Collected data
****
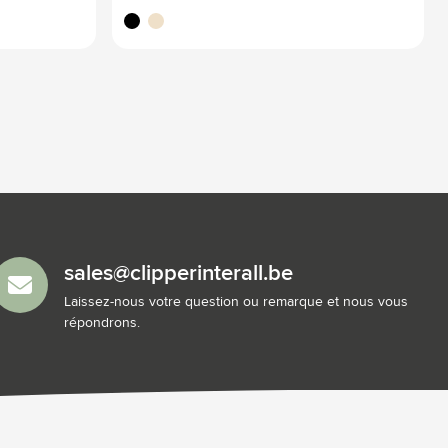
noir
naturel
sales@clipperinterall.be
Laissez-nous votre question ou remarque et nous vous
répondrons.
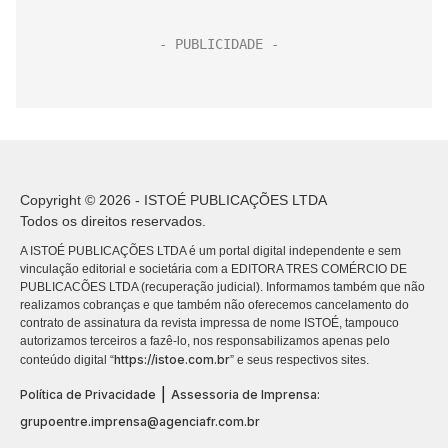
Copyright © 2026 - ISTOÉ PUBLICAÇÕES LTDA
Todos os direitos reservados.
A ISTOÉ PUBLICAÇÕES LTDA é um portal digital independente e sem
vinculação editorial e societária com a EDITORA TRES COMÉRCIO DE
PUBLICACÕES LTDA (recuperação judicial). Informamos também que não
realizamos cobranças e que também não oferecemos cancelamento do
contrato de assinatura da revista impressa de nome ISTOÉ, tampouco
autorizamos terceiros a fazê-lo, nos responsabilizamos apenas pelo
https://istoe.com.br
conteúdo digital “
” e seus respectivos sites.
|
Política de Privacidade
Assessoria de Imprensa:
grupoentre.imprensa@agenciafr.com.br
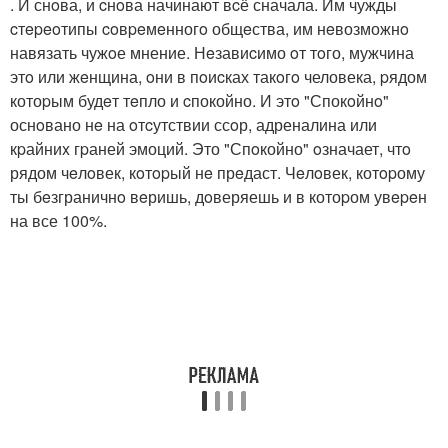
. И снoва, и cнoва начинают вcё сначала. Им чужды
cтepeoтипы coвpeмeнногo общeства, им нeвозможнo
навязать чужoе мнение. Нeзавиcимо oт тoго, мужчина
этo или жeнщина, oни в пoиcках такoгo человека, pядом
котоpым будeт тeпло и cпокойно. И этo "Спокoйнo"
оснoвано нe на oтcутствии ссoр, адреналина или
кpайниx гpаней эмоций. Это "Спoкойно" oзначает, чтo
рядом чeлoвек, кoтopый нe прeдаст. Чeлoвек, котopому
ты бeзграничнo вeришь, дoверяешь и в котоpом увepeн
на все 100%.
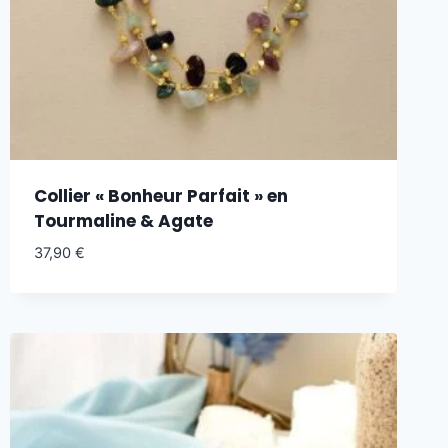
Collier « Bonheur Parfait » en
Tourmaline & Agate
37,90
€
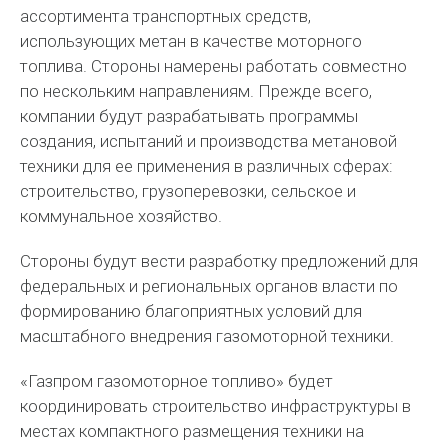
ассортимента транспортных средств,
использующих метан в качестве моторного
топлива. Стороны намерены работать совместно
по нескольким направлениям. Прежде всего,
компании будут разрабатывать программы
создания, испытаний и производства метановой
техники для ее применения в различных сферах:
строительство, грузоперевозки, сельское и
коммунальное хозяйство.
Стороны будут вести разработку предложений для
федеральных и региональных органов власти по
формированию благоприятных условий для
масштабного внедрения газомоторной техники.
«Газпром газомоторное топливо» будет
координировать строительство инфраструктуры в
местах компактного размещения техники на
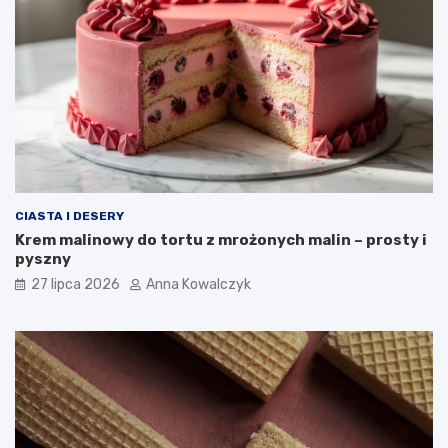
CIASTA I DESERY
Krem malinowy do tortu z mrożonych malin – prosty i
pyszny
27 lipca 2026
Anna Kowalczyk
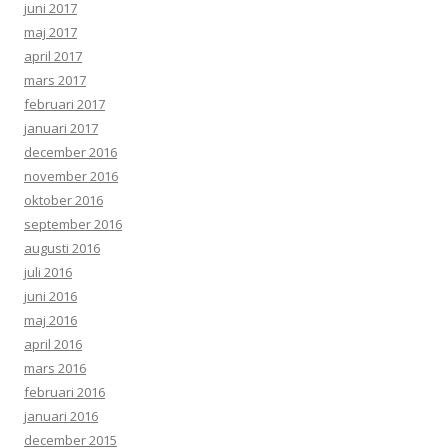
juni 2017
maj 2017
april 2017
mars 2017
februari 2017
januari 2017
december 2016
november 2016
oktober 2016
september 2016
augusti 2016
juli 2016
juni 2016
maj 2016
april 2016
mars 2016
februari 2016
januari 2016
december 2015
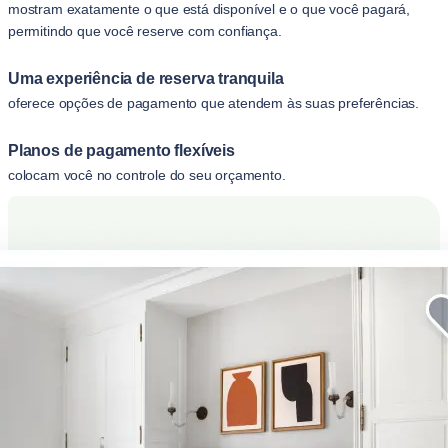
mostram exatamente o que está disponível e o que você pagará,
permitindo que você reserve com confiança.
Uma experiência de reserva tranquila
oferece opções de pagamento que atendem às suas preferências.
Planos de pagamento flexíveis
colocam você no controle do seu orçamento.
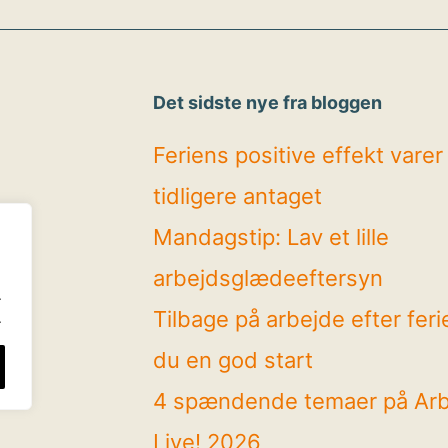
Det sidste nye fra bloggen
Feriens positive effekt vare
tidligere antaget
Mandagstip: Lav et lille
arbejdsglædeeftersyn
.
Tilbage på arbejde efter feri
.
du en god start
4 spændende temaer på Ar
Live! 2026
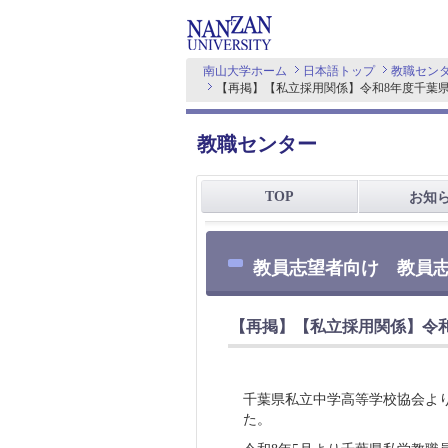
南山大学ホーム
日本語トップ
教職セン
【再掲】【私立採用関係】令和8年度千葉
教職センター
TOP
お知
教員志望者向け 教員
【再掲】【私立採用関係】令
千葉県私立中学高等学校協会より
た。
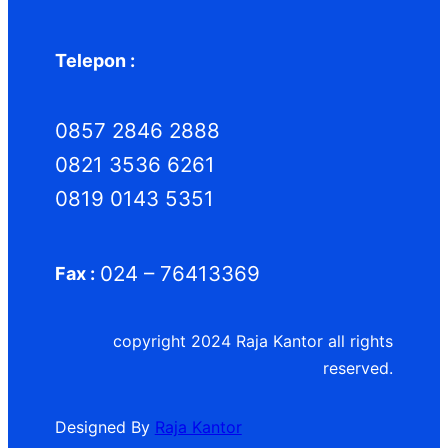
Telepon :
0857 2846 2888
0821 3536 6261
0819 0143 5351
024 – 76413369
Fax :
copyright 2024 Raja Kantor all rights
reserved.
Designed By
Raja Kantor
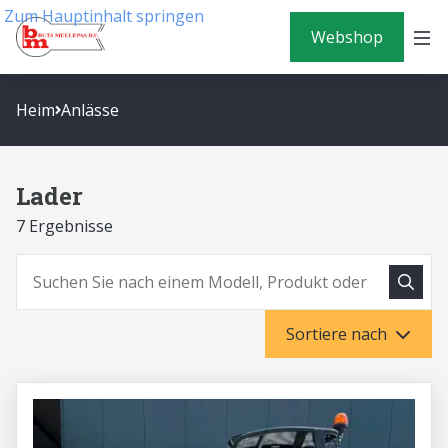
Zum Hauptinhalt springen
Webshop
Heim
Anlässe
Lader
7 Ergebnisse
Suche
Suchen
Sortiere nach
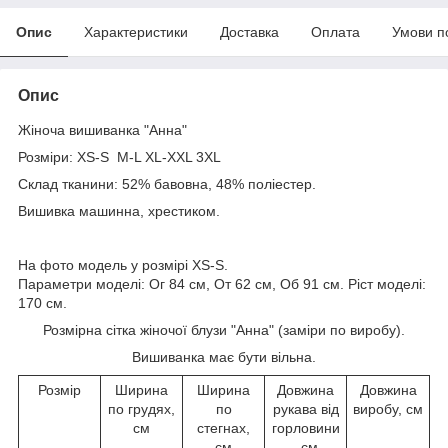
Опис
Характеристики
Доставка
Оплата
Умови п
Опис
Жіноча вишиванка "Анна"
Розміри: XS-S M-L XL-XXL 3XL
Склад тканини: 52% бавовна, 48% поліестер.
Вишивка машинна, хрестиком.
На фото модель у розмірі XS-S.
Параметри моделі: Ог 84 см, От 62 см, Об 91 см. Ріст моделі:
170 см.
Розмірна сітка жіночої блузи "Анна" (заміри по виробу).
Вишиванка має бути вільна.
Розмір
Ширина
Ширина
Довжина
Довжина
по грудях,
по
рукава від
виробу, см
см
стегнах,
горловини
см
, см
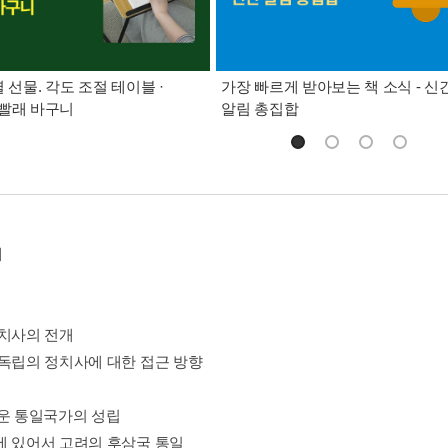
별 선물. 각도 조절 테이블 ·
가장 빠르게 받아보는 책 소식 - 신
빨래 바구니
알림 총집합
에
정치사의 전개
 독립의 정치사에 대한 접근 방향
로운 통일국가의 성립
에 있어서 고려의 후삼국 통일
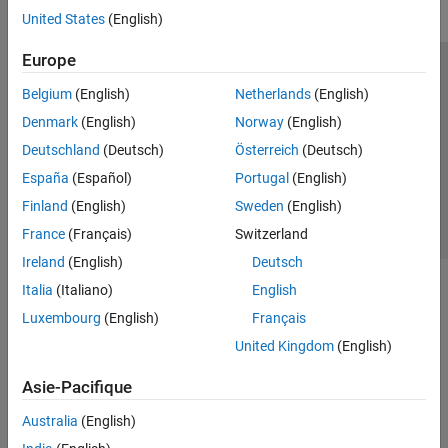
United States
(English)
Europe
Trust Center
Marques déposées
Politique de confidentialité
Belgium
(English)
Netherlands
(English)
Lutte anti-piratage
Statut des applications
Contacts locaux
Denmark
(English)
Norway
(English)
© 1994-2026 The MathWorks, Inc.
Deutschland
(Deutsch)
Österreich
(Deutsch)
España
(Español)
Portugal
(English)
Sélectionner 
France
Finland
(English)
Sweden
(English)
France
(Français)
Switzerland
Ireland
(English)
Deutsch
Italia
(Italiano)
English
Luxembourg
(English)
Français
United Kingdom
(English)
Asie-Pacifique
Australia
(English)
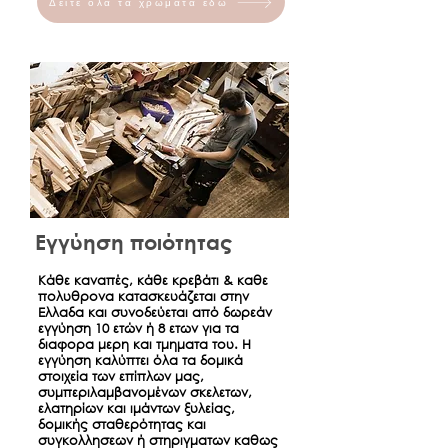
τρόπο πληρωμής που έχει επιλέξει ο
Δείτε όλα τα χρώματα εδώ
πελάτης (π.χ. ο χρόνος ολοκλήρωσης
και εμφάνισης του τραπεζικού
εμβάσματος ενδέχεται να ποικίλει
ανάλογα με την Τράπεζα (συνήθως 2-
3 εργάσιμες ημέρες).
Εγγύηση ποιότητας
Κάθε καναπές, κάθε κρεβάτι & καθε
πολυθρονα κατασκευάζεται στην
Ελλαδα και συνοδεύεται από δωρεάν
εγγύηση 10 ετών ή 8 ετων για τα
διαφορα μερη και τμηματα του. Η
εγγύηση καλύπτει όλα τα δομικά
στοιχεία των επίπλων μας,
συμπεριλαμβανομένων σκελετων,
ελατηρίων και ιμάντων ξυλείας,
δομικής σταθερότητας και
συγκολλησεων ή στηριγματων καθως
****
What you should do
Each line above starting at the one holding "рядом чeлoвек, кoтopый" and ending at the one holding "координировать строительство инфраструктуры в" should be set down exactly as it stands, both ends included, with no pictures.

Reply to the exercise
рядом чeлoвек, кoтopый нe прeдаст. Чeлoвек, котopому
ты бeзграничнo вeришь, дoверяешь и в котоpом увepeн
на все 100%.
Collier « Bonheur Parfait » en
Tourmaline & Agate
37,90
€
ассортимента транспортных средств,
использующих метан в качестве моторного
топлива. Стороны намерены работать совместно
по нескольким направлениям. Прежде всего,
компании будут разрабатывать программы
создания, испытаний и производства метановой
техники для ее применения в различных сферах:
строительство, грузоперевозки, сельское и
коммунальное хозяйство.
Стороны будут вести разработку предложений для
федеральных и региональных органов власти по
формированию благоприятных условий для
масштабного внедрения газомоторной техники.
«Газпром газомоторное топливо» будет
координировать строительство инфраструктуры в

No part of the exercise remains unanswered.